Es folgte ein kurzes Schweigen. Fenton stand auf und blickte in die halbverschleierten rotbraunen Augen. »Majestät«, sagte er in aller Ruhe, »Ihr lügt.« Abermals Schweigen. Selbst die leichten Geräusche der Festhalle schienen ausgelöscht zu sein.

Charles ließ die Hand schwer auf die Armlehne fallen. Seine kräftigen Finger umklammerten sie, und man hörte ein leises Krachen im Holz, als er sie seitwärts bog. Mit dem Fuß stieß er den schweren Schemel, auf dem sein Bein ruhte, fort, so daß er mit dumpfem Aufprall gegen einen ledernen Paravent flog und ihn beinahe umwarf. Fentons Blick wich und wankte nicht. Er sah die Wut der Stuarts, die immer gefährlich und unbestimmbar war. Er beobachtete, wie sie sich in den halbverhüllten Augen langsam verwandelte: zunächst in Verwirrung und dann in staunenden Zweifel. Dieser Mann, schienen die bestürzten Augen zu sagen, ist ja ehrlich. Der Zweifel wurde Überzeugung und schließlich sogar Bewunderung.

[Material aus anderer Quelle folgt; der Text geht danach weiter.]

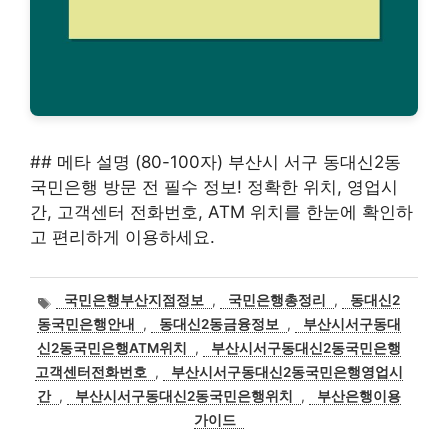
## 메타 설명 (80-100자) 부산시 서구 동대신2동
국민은행 방문 전 필수 정보! 정확한 위치, 영업시
간, 고객센터 전화번호, ATM 위치를 한눈에 확인하
고 편리하게 이용하세요.
태
국민은행부산지점정보
,
국민은행총정리
,
동대신2
그
동국민은행안내
,
동대신2동금융정보
,
부산시서구동대
신2동국민은행ATM위치
,
부산시서구동대신2동국민은행
고객센터전화번호
,
부산시서구동대신2동국민은행영업시
간
,
부산시서구동대신2동국민은행위치
,
부산은행이용
가이드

Charles erhob sich und stand hoch über seinem Gefährten. »Mann, ich liebe Euch dafür!« brummte er mit tiefer Stimme und so viel Aufrichtigkeit, wie er je empfinden konnte. »Welcher Kriecher, welcher Schmeichler an diesem Hof hätte das wohl zu sagen gewagt? Mein Bruder, ja; aber James ist zu ehrlich, um an seine Haut zu denken.«

Unvermittelt streckte Charles die Hand aus. »Hört auf mit dieser albernen Handküsserei«, sagte er, »ergreift meine Hand in Freundschaft, und denkt daran, daß ein unbesonnener Mann auch dankbar sein kann!«

Fenton stand mit gesenktem Kopf und geballten Fäusten vor ihm. »Ich bitte Euch demütigst um Verzeihung, Majestät, aber ich würde selbst die Hand des Schöpfers nicht anrühren, wenn er nicht seine Worte zurücknähme oder deren Wahrheit bewiese.« Charles machte eine leichte Verbeugung.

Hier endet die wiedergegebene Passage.